Outdoor gear and apparel company Patagonia released a 12-minute film titled “A Northern Light” this week. It features beautiful footage of canoe country, thoughts about its intrinsic value, and arguments against allowing copper-nickel mines upstream of the Boundary Waters Canoe Area Wilderness.

Written and narrated by Nathaniel Riverhorse Nakadate, “A Northern Light” features his unique voice and perspective. A Texas-based fly-fishing ambassador for Patagonia, he is also an adventurer, environmentalist, musician, and writer.

“For me, it always been about water,” he says. “Intertwined and ever immersed into it at the hips, this is where life makes sense to me.”

Nakadate launched on the South Kawishiwi River, in the area where the proposed Twin Metals copper-nickel mine would be located. He paddled and portaged through the Gabbro Lakes, looped east, and then came back west to exit the wilderness at Farm Lake.

Filmed by Tony Czech, the video features stunning cinematography, including many shots of paddling in the dim light of dusk and dawn, as well as through fog that shrouds the wilderness. There is also a sequence of Nakadate paddling his canoe on Lake Superior past the Northshore Mining taconite plant in Silver Bay. While taconite and copper-nickel operations are different, the filmmakers wished to witness such a place.

Video capture: Viewing the Northshore Mining taconite plant in Silver Bay from Lake Superior.

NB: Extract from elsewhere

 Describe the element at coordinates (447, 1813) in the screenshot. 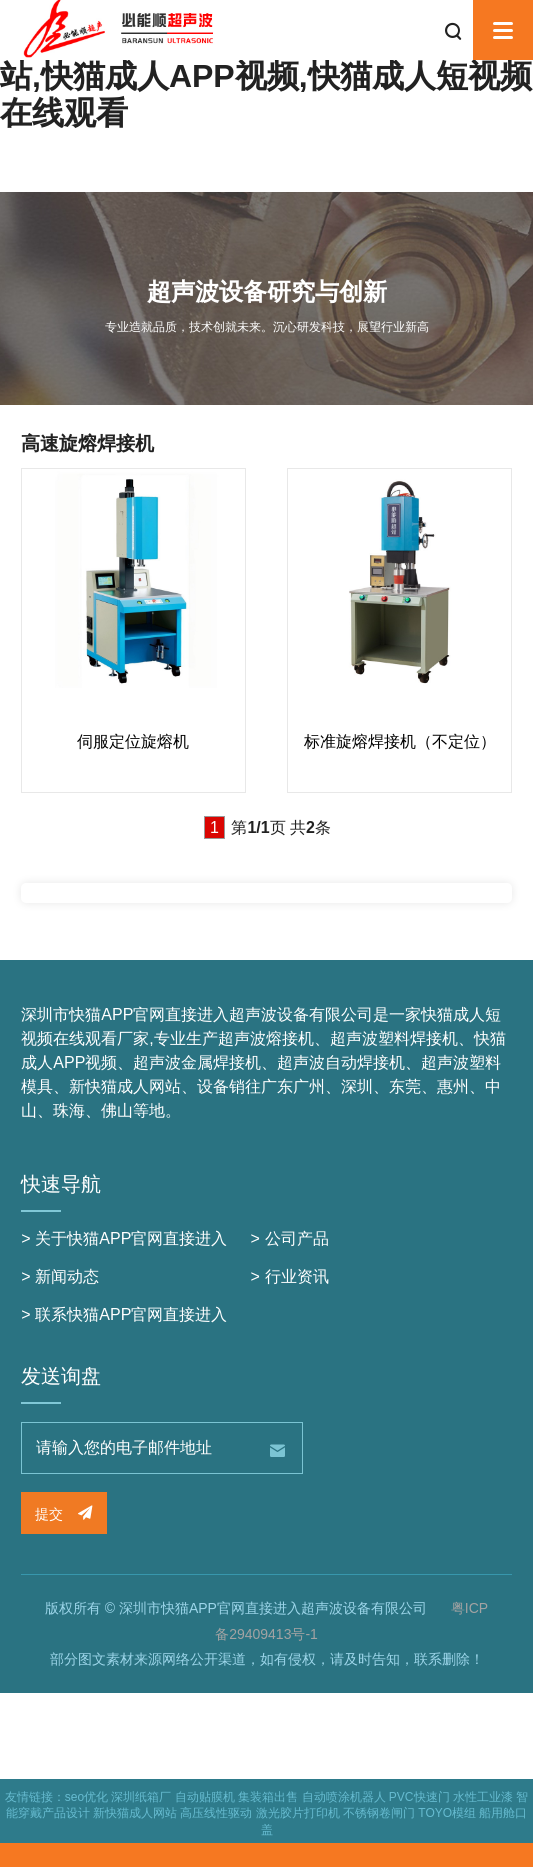

I see `TOYO模组` at that location.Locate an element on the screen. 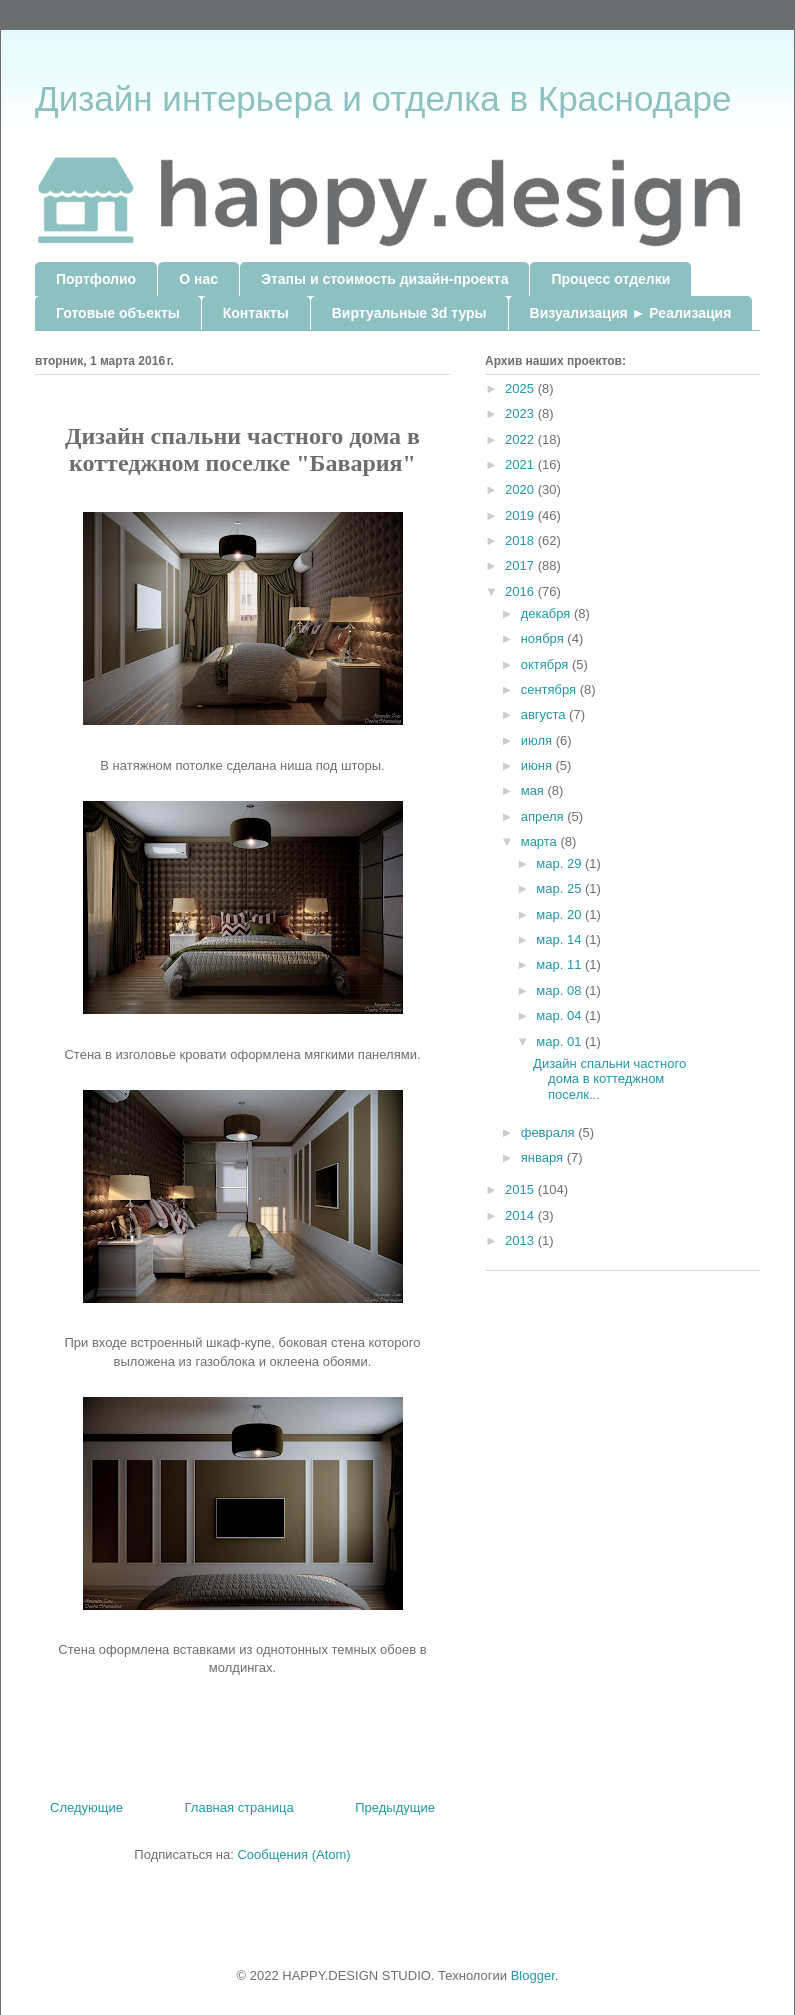  Портфолио is located at coordinates (96, 279).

The production concludes with a call-to-action in partnership with Sportsmen for the BWCA, encouraging people to contact their members of Congress in support of the Boundary Waters Wilderness Protection and Pollution Prevention Act, introduced in January by Rep. Betty McCollum of Minnesota.

Patagonia has grown in recent decades to not only be a major outdoor brand, but also a vocal advocate for environmental protection. This video is part of their ongoing support of efforts to protect the Boundary Waters from mining pollution. More information about the project and photo gallery are on Patagonia’s website.

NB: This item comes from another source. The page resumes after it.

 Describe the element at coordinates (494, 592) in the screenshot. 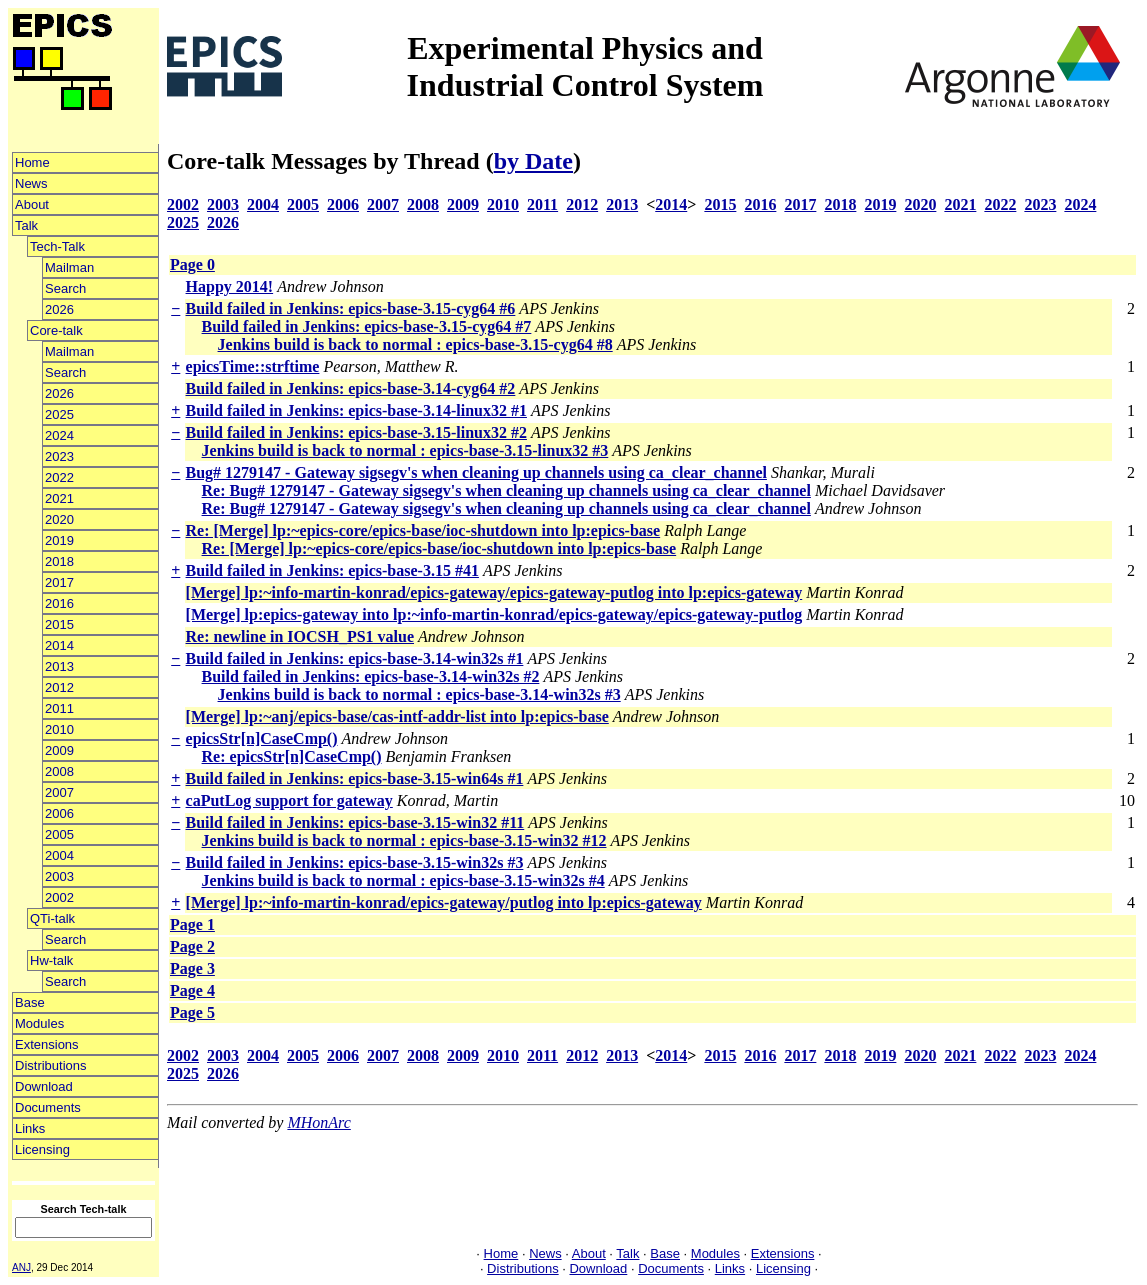

I see `[Merge] lp:~info-martin-konrad/epics-gateway/epics-gateway-putlog into lp:epics-gateway` at that location.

Nakadate makes his views about proposed mining in the wilderness watershed clear. “They have all failed. Every mine of this type in history,” he says. “Let’s shoot straight as an arrow here: This is not the place for it.”

Editor’s notes: Nakadate’s descriptions of the Boundary Waters and his personal relationship with it includes language that may be uncomfortable for some viewers. The use of drones is prohibited in the Boundary Waters Canoe Area Wilderness.